• What the exercise asks
Nothing in the records should be altered; retype them all exactly.
***** Supplied information *****
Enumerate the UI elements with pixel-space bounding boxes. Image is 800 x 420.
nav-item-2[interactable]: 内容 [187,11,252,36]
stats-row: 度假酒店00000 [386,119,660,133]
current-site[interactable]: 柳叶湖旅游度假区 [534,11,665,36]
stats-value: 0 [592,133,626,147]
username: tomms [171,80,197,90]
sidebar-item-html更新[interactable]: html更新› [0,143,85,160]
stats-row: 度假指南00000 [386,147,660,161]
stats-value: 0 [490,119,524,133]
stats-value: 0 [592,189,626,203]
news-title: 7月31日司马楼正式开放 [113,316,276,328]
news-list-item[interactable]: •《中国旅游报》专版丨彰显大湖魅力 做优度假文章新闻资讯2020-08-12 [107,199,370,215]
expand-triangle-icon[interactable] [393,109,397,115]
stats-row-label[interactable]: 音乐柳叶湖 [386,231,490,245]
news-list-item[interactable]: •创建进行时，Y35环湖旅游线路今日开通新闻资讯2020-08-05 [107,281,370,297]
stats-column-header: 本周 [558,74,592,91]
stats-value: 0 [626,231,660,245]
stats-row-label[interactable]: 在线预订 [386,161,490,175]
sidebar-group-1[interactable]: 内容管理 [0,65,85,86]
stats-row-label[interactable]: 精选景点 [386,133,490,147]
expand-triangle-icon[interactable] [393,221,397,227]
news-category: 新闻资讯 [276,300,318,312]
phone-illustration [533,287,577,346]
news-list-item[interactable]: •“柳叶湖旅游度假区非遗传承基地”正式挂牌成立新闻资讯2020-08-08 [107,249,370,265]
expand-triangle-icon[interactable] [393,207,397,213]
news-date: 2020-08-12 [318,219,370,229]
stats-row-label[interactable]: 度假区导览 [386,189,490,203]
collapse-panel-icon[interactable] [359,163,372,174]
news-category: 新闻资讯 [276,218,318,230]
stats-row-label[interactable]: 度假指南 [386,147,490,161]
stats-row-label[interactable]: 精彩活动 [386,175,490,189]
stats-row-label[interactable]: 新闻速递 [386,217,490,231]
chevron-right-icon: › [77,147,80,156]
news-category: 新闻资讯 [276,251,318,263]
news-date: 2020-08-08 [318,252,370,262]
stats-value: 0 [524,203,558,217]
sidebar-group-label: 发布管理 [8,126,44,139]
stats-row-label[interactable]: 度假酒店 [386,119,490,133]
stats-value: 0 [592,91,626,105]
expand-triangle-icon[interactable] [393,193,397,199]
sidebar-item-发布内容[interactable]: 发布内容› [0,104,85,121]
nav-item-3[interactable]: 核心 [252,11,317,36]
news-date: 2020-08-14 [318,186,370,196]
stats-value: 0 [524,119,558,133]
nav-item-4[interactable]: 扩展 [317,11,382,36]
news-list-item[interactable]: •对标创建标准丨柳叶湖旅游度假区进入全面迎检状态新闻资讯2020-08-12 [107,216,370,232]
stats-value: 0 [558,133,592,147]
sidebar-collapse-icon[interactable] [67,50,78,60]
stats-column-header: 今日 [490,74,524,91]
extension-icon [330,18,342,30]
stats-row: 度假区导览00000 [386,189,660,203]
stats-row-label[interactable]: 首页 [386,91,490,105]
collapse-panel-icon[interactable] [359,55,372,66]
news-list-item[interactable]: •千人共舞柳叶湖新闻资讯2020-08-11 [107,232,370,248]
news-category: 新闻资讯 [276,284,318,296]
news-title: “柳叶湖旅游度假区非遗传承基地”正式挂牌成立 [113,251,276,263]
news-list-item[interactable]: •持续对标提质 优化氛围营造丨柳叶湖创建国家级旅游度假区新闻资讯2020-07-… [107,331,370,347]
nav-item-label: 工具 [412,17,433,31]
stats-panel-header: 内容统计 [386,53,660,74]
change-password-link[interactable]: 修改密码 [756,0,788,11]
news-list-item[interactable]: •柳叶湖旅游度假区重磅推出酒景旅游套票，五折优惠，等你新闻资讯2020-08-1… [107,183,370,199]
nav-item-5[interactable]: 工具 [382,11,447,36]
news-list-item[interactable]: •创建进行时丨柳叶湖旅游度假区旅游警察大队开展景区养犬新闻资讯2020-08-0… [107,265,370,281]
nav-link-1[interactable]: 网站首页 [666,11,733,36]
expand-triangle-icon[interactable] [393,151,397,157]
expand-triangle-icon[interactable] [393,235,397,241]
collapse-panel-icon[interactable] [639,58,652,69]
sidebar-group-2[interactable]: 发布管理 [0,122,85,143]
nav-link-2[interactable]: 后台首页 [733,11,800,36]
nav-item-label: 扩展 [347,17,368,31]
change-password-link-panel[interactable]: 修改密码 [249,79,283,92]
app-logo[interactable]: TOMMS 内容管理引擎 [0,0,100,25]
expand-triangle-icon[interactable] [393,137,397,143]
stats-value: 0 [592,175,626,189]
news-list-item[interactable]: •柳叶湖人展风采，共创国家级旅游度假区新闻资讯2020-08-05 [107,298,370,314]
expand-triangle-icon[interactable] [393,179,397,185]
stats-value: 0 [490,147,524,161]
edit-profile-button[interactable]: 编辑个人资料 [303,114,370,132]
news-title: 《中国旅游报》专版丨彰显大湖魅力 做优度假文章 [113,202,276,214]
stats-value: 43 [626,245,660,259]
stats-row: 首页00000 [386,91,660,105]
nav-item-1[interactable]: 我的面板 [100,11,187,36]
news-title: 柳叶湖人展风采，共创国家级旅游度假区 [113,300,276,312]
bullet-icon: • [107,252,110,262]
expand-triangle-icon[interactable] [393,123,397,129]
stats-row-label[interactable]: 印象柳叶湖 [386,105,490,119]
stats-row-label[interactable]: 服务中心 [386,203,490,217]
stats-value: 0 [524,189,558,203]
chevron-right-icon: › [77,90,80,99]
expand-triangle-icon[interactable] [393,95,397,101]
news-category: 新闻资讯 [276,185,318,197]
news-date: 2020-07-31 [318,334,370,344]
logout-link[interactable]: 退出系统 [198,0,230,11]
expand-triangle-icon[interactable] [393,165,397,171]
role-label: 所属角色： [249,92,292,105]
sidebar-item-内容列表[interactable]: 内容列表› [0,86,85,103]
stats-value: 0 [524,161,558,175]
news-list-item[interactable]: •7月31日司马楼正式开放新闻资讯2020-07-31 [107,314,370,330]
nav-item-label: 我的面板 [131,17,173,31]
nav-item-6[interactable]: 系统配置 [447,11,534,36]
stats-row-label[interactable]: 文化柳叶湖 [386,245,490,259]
*****
• Written solution
Enumerate the UI elements with pixel-space bounding boxes. Image is 800 x 420.
nav-item-2[interactable]: 内容 [187,11,252,36]
stats-row: 度假酒店00000 [386,119,660,133]
current-site[interactable]: 柳叶湖旅游度假区 [534,11,665,36]
stats-value: 0 [592,133,626,147]
username: tomms [171,80,197,90]
sidebar-item-html更新[interactable]: html更新› [0,143,85,160]
stats-row: 度假指南00000 [386,147,660,161]
stats-value: 0 [490,119,524,133]
stats-value: 0 [592,189,626,203]
news-title: 7月31日司马楼正式开放 [113,316,276,328]
news-list-item[interactable]: •《中国旅游报》专版丨彰显大湖魅力 做优度假文章新闻资讯2020-08-12 [107,199,370,215]
expand-triangle-icon[interactable] [393,109,397,115]
stats-row-label[interactable]: 音乐柳叶湖 [386,231,490,245]
news-list-item[interactable]: •创建进行时，Y35环湖旅游线路今日开通新闻资讯2020-08-05 [107,281,370,297]
stats-column-header: 本周 [558,74,592,91]
stats-value: 0 [626,231,660,245]
stats-row-label[interactable]: 在线预订 [386,161,490,175]
sidebar-group-1[interactable]: 内容管理 [0,65,85,86]
stats-row-label[interactable]: 精选景点 [386,133,490,147]
expand-triangle-icon[interactable] [393,221,397,227]
news-category: 新闻资讯 [276,300,318,312]
phone-illustration [533,287,577,346]
news-list-item[interactable]: •“柳叶湖旅游度假区非遗传承基地”正式挂牌成立新闻资讯2020-08-08 [107,249,370,265]
expand-triangle-icon[interactable] [393,207,397,213]
news-date: 2020-08-12 [318,219,370,229]
stats-row-label[interactable]: 度假区导览 [386,189,490,203]
collapse-panel-icon[interactable] [359,163,372,174]
news-category: 新闻资讯 [276,218,318,230]
stats-row-label[interactable]: 度假指南 [386,147,490,161]
stats-row-label[interactable]: 精彩活动 [386,175,490,189]
stats-row-label[interactable]: 新闻速递 [386,217,490,231]
chevron-right-icon: › [77,147,80,156]
news-category: 新闻资讯 [276,251,318,263]
news-date: 2020-08-08 [318,252,370,262]
stats-value: 0 [524,203,558,217]
sidebar-group-label: 发布管理 [8,126,44,139]
stats-row-label[interactable]: 度假酒店 [386,119,490,133]
stats-value: 0 [592,91,626,105]
expand-triangle-icon[interactable] [393,193,397,199]
sidebar-item-发布内容[interactable]: 发布内容› [0,104,85,121]
nav-item-3[interactable]: 核心 [252,11,317,36]
news-date: 2020-08-14 [318,186,370,196]
stats-value: 0 [524,119,558,133]
nav-item-4[interactable]: 扩展 [317,11,382,36]
news-list-item[interactable]: •对标创建标准丨柳叶湖旅游度假区进入全面迎检状态新闻资讯2020-08-12 [107,216,370,232]
stats-value: 0 [558,133,592,147]
sidebar-collapse-icon[interactable] [67,50,78,60]
stats-column-header: 今日 [490,74,524,91]
extension-icon [330,18,342,30]
stats-row: 度假区导览00000 [386,189,660,203]
stats-row-label[interactable]: 首页 [386,91,490,105]
collapse-panel-icon[interactable] [359,55,372,66]
news-list-item[interactable]: •千人共舞柳叶湖新闻资讯2020-08-11 [107,232,370,248]
news-category: 新闻资讯 [276,284,318,296]
news-title: “柳叶湖旅游度假区非遗传承基地”正式挂牌成立 [113,251,276,263]
news-list-item[interactable]: •持续对标提质 优化氛围营造丨柳叶湖创建国家级旅游度假区新闻资讯2020-07-… [107,331,370,347]
nav-item-label: 工具 [412,17,433,31]
stats-panel-header: 内容统计 [386,53,660,74]
change-password-link[interactable]: 修改密码 [756,0,788,11]
news-list-item[interactable]: •柳叶湖旅游度假区重磅推出酒景旅游套票，五折优惠，等你新闻资讯2020-08-1… [107,183,370,199]
nav-item-5[interactable]: 工具 [382,11,447,36]
news-list-item[interactable]: •创建进行时丨柳叶湖旅游度假区旅游警察大队开展景区养犬新闻资讯2020-08-0… [107,265,370,281]
nav-link-1[interactable]: 网站首页 [666,11,733,36]
expand-triangle-icon[interactable] [393,151,397,157]
expand-triangle-icon[interactable] [393,235,397,241]
collapse-panel-icon[interactable] [639,58,652,69]
sidebar-group-2[interactable]: 发布管理 [0,122,85,143]
nav-link-2[interactable]: 后台首页 [733,11,800,36]
nav-item-label: 扩展 [347,17,368,31]
change-password-link-panel[interactable]: 修改密码 [249,79,283,92]
app-logo[interactable]: TOMMS 内容管理引擎 [0,0,100,25]
expand-triangle-icon[interactable] [393,137,397,143]
stats-value: 0 [592,175,626,189]
news-list-item[interactable]: •柳叶湖人展风采，共创国家级旅游度假区新闻资讯2020-08-05 [107,298,370,314]
expand-triangle-icon[interactable] [393,179,397,185]
stats-value: 0 [490,147,524,161]
edit-profile-button[interactable]: 编辑个人资料 [303,114,370,132]
news-title: 《中国旅游报》专版丨彰显大湖魅力 做优度假文章 [113,202,276,214]
stats-value: 43 [626,245,660,259]
stats-row: 首页00000 [386,91,660,105]
nav-item-1[interactable]: 我的面板 [100,11,187,36]
news-title: 柳叶湖人展风采，共创国家级旅游度假区 [113,300,276,312]
bullet-icon: • [107,252,110,262]
expand-triangle-icon[interactable] [393,123,397,129]
stats-row-label[interactable]: 印象柳叶湖 [386,105,490,119]
stats-row-label[interactable]: 服务中心 [386,203,490,217]
stats-value: 0 [524,189,558,203]
chevron-right-icon: › [77,90,80,99]
expand-triangle-icon[interactable] [393,95,397,101]
news-category: 新闻资讯 [276,185,318,197]
news-date: 2020-07-31 [318,334,370,344]
logout-link[interactable]: 退出系统 [198,0,230,11]
expand-triangle-icon[interactable] [393,165,397,171]
role-label: 所属角色： [249,92,292,105]
sidebar-item-内容列表[interactable]: 内容列表› [0,86,85,103]
stats-value: 0 [524,161,558,175]
news-list-item[interactable]: •7月31日司马楼正式开放新闻资讯2020-07-31 [107,314,370,330]
nav-item-label: 我的面板 [131,17,173,31]
nav-item-6[interactable]: 系统配置 [447,11,534,36]
stats-row-label[interactable]: 文化柳叶湖 [386,245,490,259]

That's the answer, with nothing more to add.